When your competitors start moving the goalposts, you must be doing something right. A new report from one of the megabanks that contributed to the recent Wall Street financial crisis is defending these institutions and taking on community banks. According to
American Banker, the JPMorgan Chase paper says that megabanks lend more relative to their size than do smaller institutions.
How can this be? The Federal Reserve Bank of Dallas
recently released the latest in a long series of reports from regulators that have found community banks to be the industry leaders in business lending relative to size. So, what’s changed?

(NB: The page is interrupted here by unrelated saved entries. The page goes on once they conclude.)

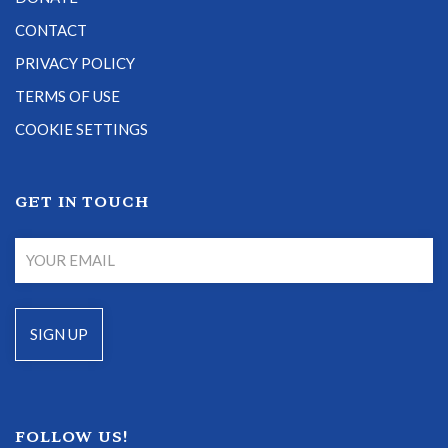
CONTACT
PRIVACY POLICY
TERMS OF USE
COOKIE SETTINGS
GET IN TOUCH
FOLLOW US!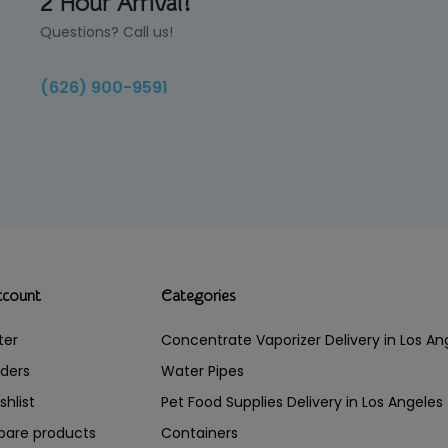
2 Hour Arrival!
Questions? Call us!
(626) 900-9591
ccount
Categories
ter
Concentrate Vaporizer Delivery in Los 
ders
Water Pipes
shlist
Pet Food Supplies Delivery in Los Angeles
are products
Containers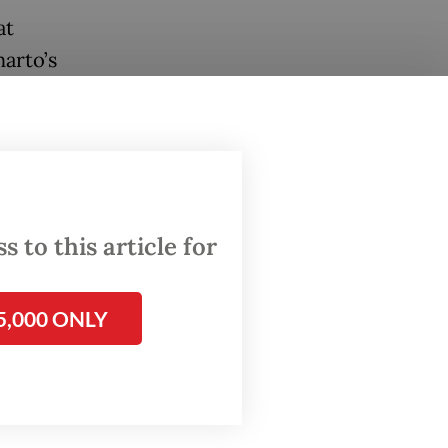
at
arto’s
 and
ditions
 to this article for
bruary
low of
5,000 ONLY
Asia’s
en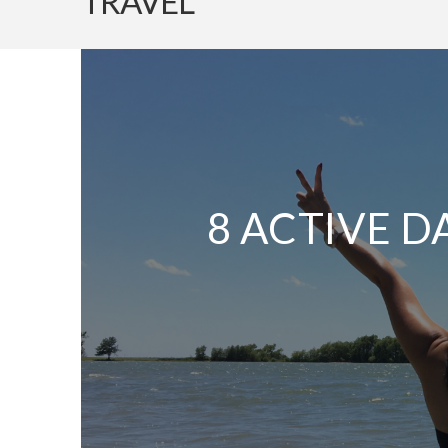
TRAVEL
8 ACTIVE D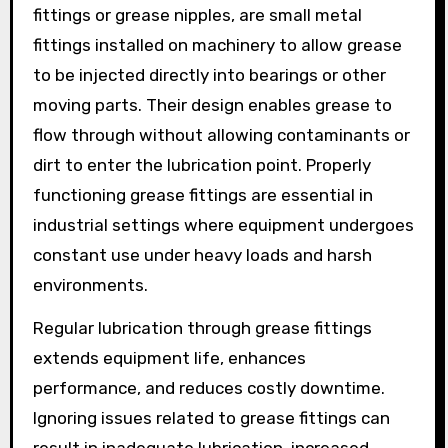
fittings or grease nipples, are small metal
fittings installed on machinery to allow grease
to be injected directly into bearings or other
moving parts. Their design enables grease to
flow through without allowing contaminants or
dirt to enter the lubrication point. Properly
functioning grease fittings are essential in
industrial settings where equipment undergoes
constant use under heavy loads and harsh
environments.
Regular lubrication through grease fittings
extends equipment life, enhances
performance, and reduces costly downtime.
Ignoring issues related to grease fittings can
result in inadequate lubrication, increased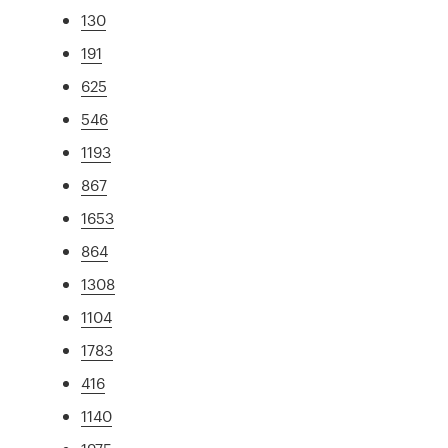
130
191
625
546
1193
867
1653
864
1308
1104
1783
416
1140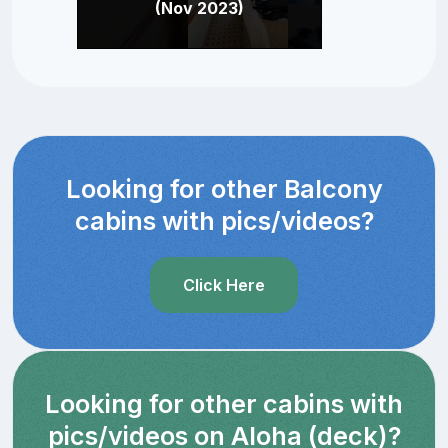
(Nov 2023)
Looking for other Balcony
cabins with pics/videos?
Click Here
Looking for other cabins with
pics/videos on Aloha (deck)?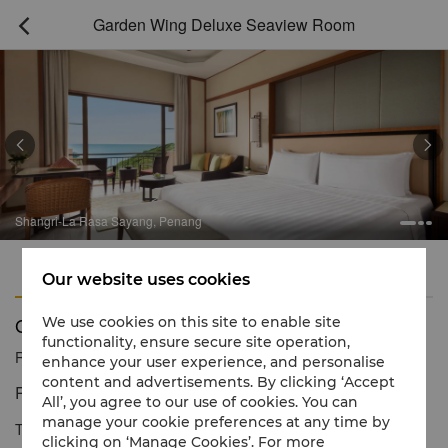
Garden Wing Deluxe Seaview Room



Shangri-La Rasa Sayang, Penang
Features
Amenities
Our website uses cookies
Garden Wing Deluxe Seaview Room
We use cookies on this site to enable site
functionality, ensure secure site operation,
Reservation number
1 866 565 5050
enhance your user experience, and personalise
content and advertisements. By clicking ‘Accept
Refined resort ambience with views of the sea
All’, you agree to our use of cookies. You can
manage your cookie preferences at any time by
This room is adorned with indigenous materials and nature-
clicking on ‘Manage Cookies’. For more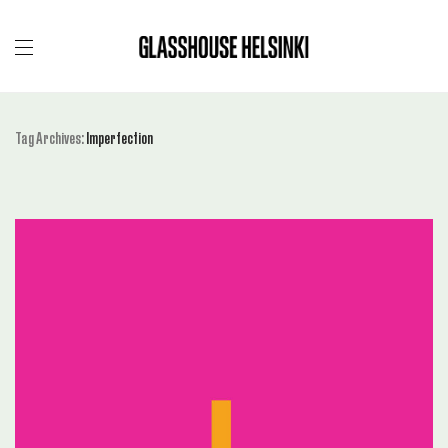
Tag Archives:
Imperfection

Well, apparently it’s the calculation. JPMorgan has simply changed the rules of the game. In its paper, the megabank expands the definition of credit to include categories of funding that rarely apply to community banks, such as municipal bond originations and residential mortgage securitizations. By simply adding in other sources of funding to the traditional measures of bank lending, JPMorgan has concluded that the megabanks come out on top.
Well, that’s convenient. Of course, every other measure of bank business lending finds that, pound for pound, community banks reign supreme. While they represent a small fraction of the banking industry’s total assets, community banks with less than $10 billion in assets provide nearly 60 percent of small-business loans between $100,000 and $1 million. Community banks remain second to none in making the kinds of loans that drive business and economic growth and stability.
The megabanks can say what they want—this certainly is not the first time they’ve gotten creative with their numbers. But the truth remains that community banks are business-lending leaders. Of course, you don’t need creative formulas and spreadsheets to know that—you could just ask most any small-business owner. I wonder if anyone at JPMorgan knows any by name.